Critical Comment for Oct 05
Saturday, October 1st, 2005Do you want to start an argument? Just mention George Bernard Shaw. Nearly 30 years ago, I suggested in the Guardian that we should have a Shaw Festival in Britain like the one in Niagara-on-the-Lake. The result was a correspondence that raged for several weeks. And only the other day I commented on our theatre’s current staggering indifference to Shaw. Again the letters and emails flooded in. Who would have thought the old man to have had so much blood in him?
What is sadly true is that most theatrical producers – with the honourable exceptions of Peter Hall, Sam Walters and Dominic Dromgoole – would rather commit hara-kiri than put on a play by Bernard Shaw. They consider him dated, sexless, talky: the laureate of logorrhoea. Their case was best put by Peter Nichols’ over-acting captain, Terri Dennis, in Privates on Parade: “Oh that Bernadette Shaw! What a chatterbox! Nags away from asshole to breakfast-time but never sees what’s staring her in the face.”

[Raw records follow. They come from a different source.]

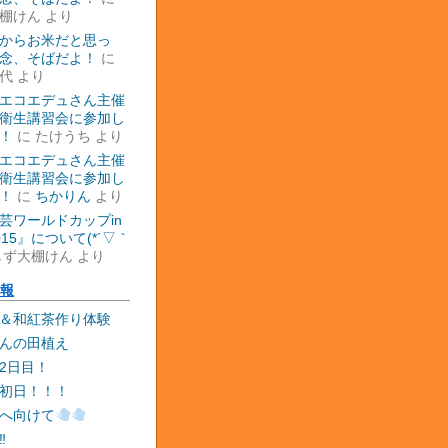
棚けん
より
からお米だと思っ
念、そばだよ！
に
代
より
エコエデュさん主催
衛生講習会に参加し
！
に
たけうち
より
エコエデュさん主催
衛生講習会に参加し
！
に
ちかりん
より
芸ワールドカップin
015』について(*´▽｀
しず大棚けん
より
報
＆和紅茶作り体験
んの田植え
2日目！
初日！！！
へ向けて
‼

It wasn’t always thus. I was lucky enough to be an undergraduate when Frank Hauser mounted some stunning Shaw revivals at Oxford Playhouse. (It was Hauser who, when asked by some smart-ass student whether Shaw was coming back, crisply replied “I didn’t know he’d been away”.) The late Peter Bridge also staged a whole series of star-packed Shaw revivals in the West End of the Sixties and Seventies. And Bernard Miles at the Mermaid treated us to a host of minor Shaws including Fanny’s First Play, Village Wooing and O’Flaherty VC in which Ian McKellen dazzled as an Irish soldier who’d unforgivably fought with the English on the Western front.